The new sanctions are aimed at the threat ISIS poses to regional security and stability in Eastern, Central, and Southern Africa. The U.S. Treasury Department has targeted ISIS’s efforts to expand operations and raise funds on the African continent with designations of South Africa-based ISIS operatives, financial facilitators, and their business networks on March 1, 2022, and November 7, 2022, and a designation of a key Somalia-based ISIS finance official on July 27, 2023. The individuals sanctioned on July 23 are being designated pursuant to Executive Order (E.O.) 13224, as amended, which targets terrorist groups and their supporters.
Details of the sanctioned parties
Abubakar Swalleh (Swalleh) is a South Africa- and Zambia-based ISIS operative. He is involved in the physical transfer of funds from South Africa to the DRC. Additionally, Swalleh facilitates the movement of ISIS-affiliated individuals from Uganda to South Africa, and vice versa. Mohamed Ali Nkalubo, a DRC-based ISIS commander previously designated by the Department of State on December 8, 2023, relies on Swalleh to move funds and recruit members for ISIS’s DRC affiliate. Swalleh moved to South Africa under Nkalubo’s direction, where he has been involved in robberies and kidnap for ransom. Zayd Gangat (Gangat) is a South Africa-based ISIS facilitator and trainer. ISIS leaders in South Africa have historically used robbery, extortion, and kidnap for ransom operations to generate funds for the group.

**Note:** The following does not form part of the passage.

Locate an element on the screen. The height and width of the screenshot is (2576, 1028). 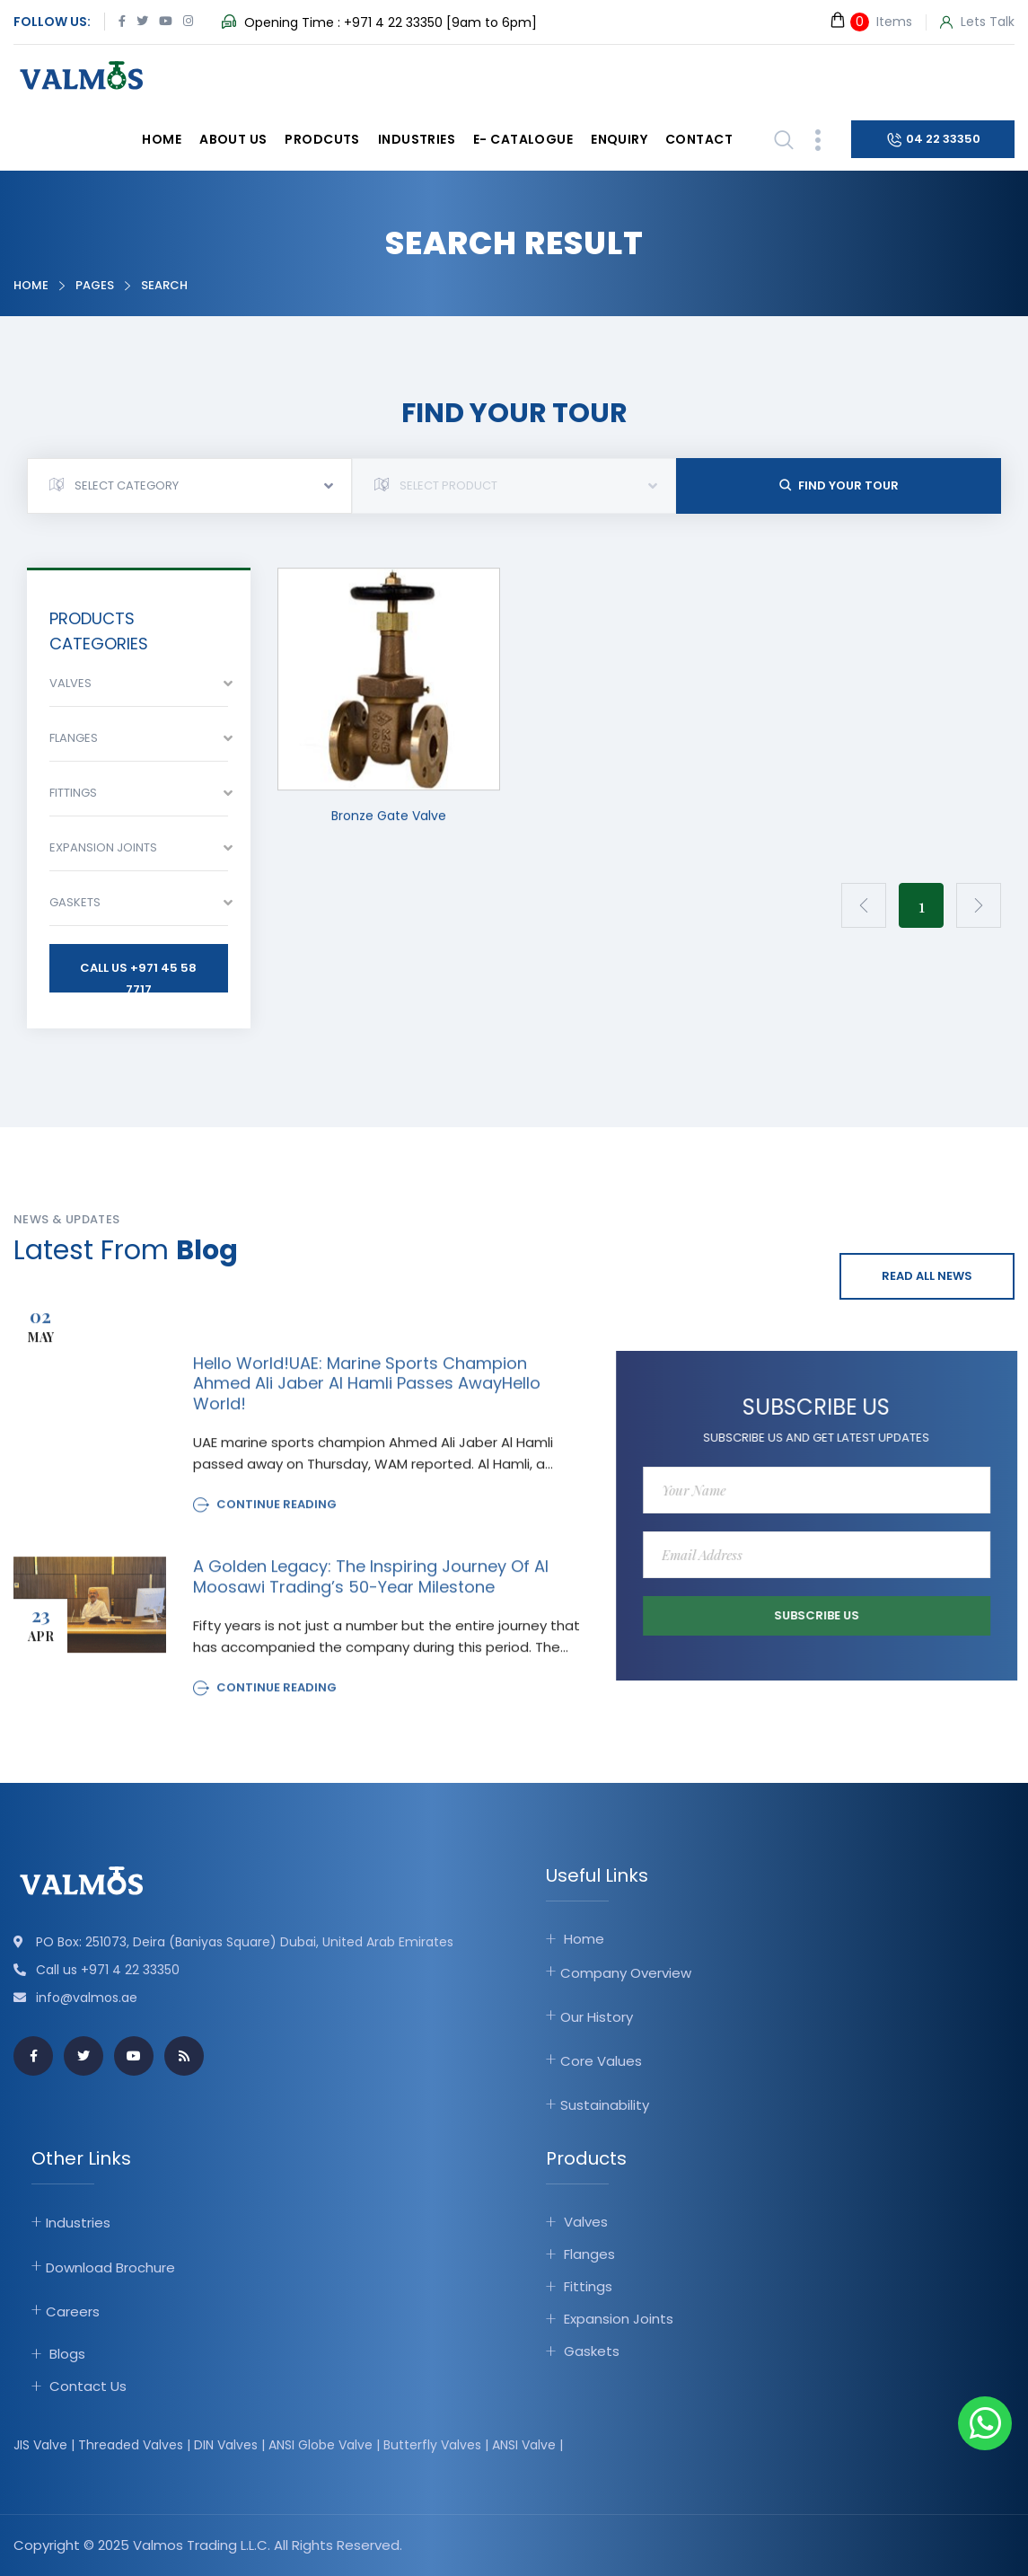 Core Values is located at coordinates (601, 2060).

DRC-based Hamidah Nabagala (Nabagala) serves as an intermediary for ISIS financial flows in central Africa. Additionally, Nabagala has been accused of funding the October 2021 Kampala bombing, which killed one and injured at least three others. In 2021, Ugandan authorities arrested an ISIS operative that had received funding from Nabagala. She also sought to smuggle her three children out of Uganda to send them to ISIS-affiliate camps in the DRC.
Swalleh, Nabagala, and Gangat are being designated pursuant to E.O. 13224, as amended, for having materially assisted, sponsored, or provided financial, material, or technological support for, or goods or services to or in support of, ISIS, a person whose property and interest in property are blocked pursuant to E.O. 13224.
Sanctioned parties’ assets in the U.S. officially frozen
As a result of the July 23 sanctions, all property and interests in property of the named individuals, and of any entities that are owned, directly or indirectly, 50 percent or more by them, individually, or with other blocked persons, that are in the United States or in the possession or control of U.S. persons must be blocked and reported to the Treasury Department’s Office of Foreign Assets Control (OFAC). OFAC’s regulations prohibit all dealings by U.S. persons or within the United States (including transactions transiting the United States) that involve any property or interests in property of designated or blocked persons.
U.S. persons must comply with OFAC regulations, including all U.S. citizens and permanent resident aliens regardless of where they are located, all persons within the United States, and all U.S.- incorporated entities and their foreign branches. Non-U.S. persons are also subject to certain OFAC prohibitions. Violations of OFAC regulations may result in civil or criminal penalties.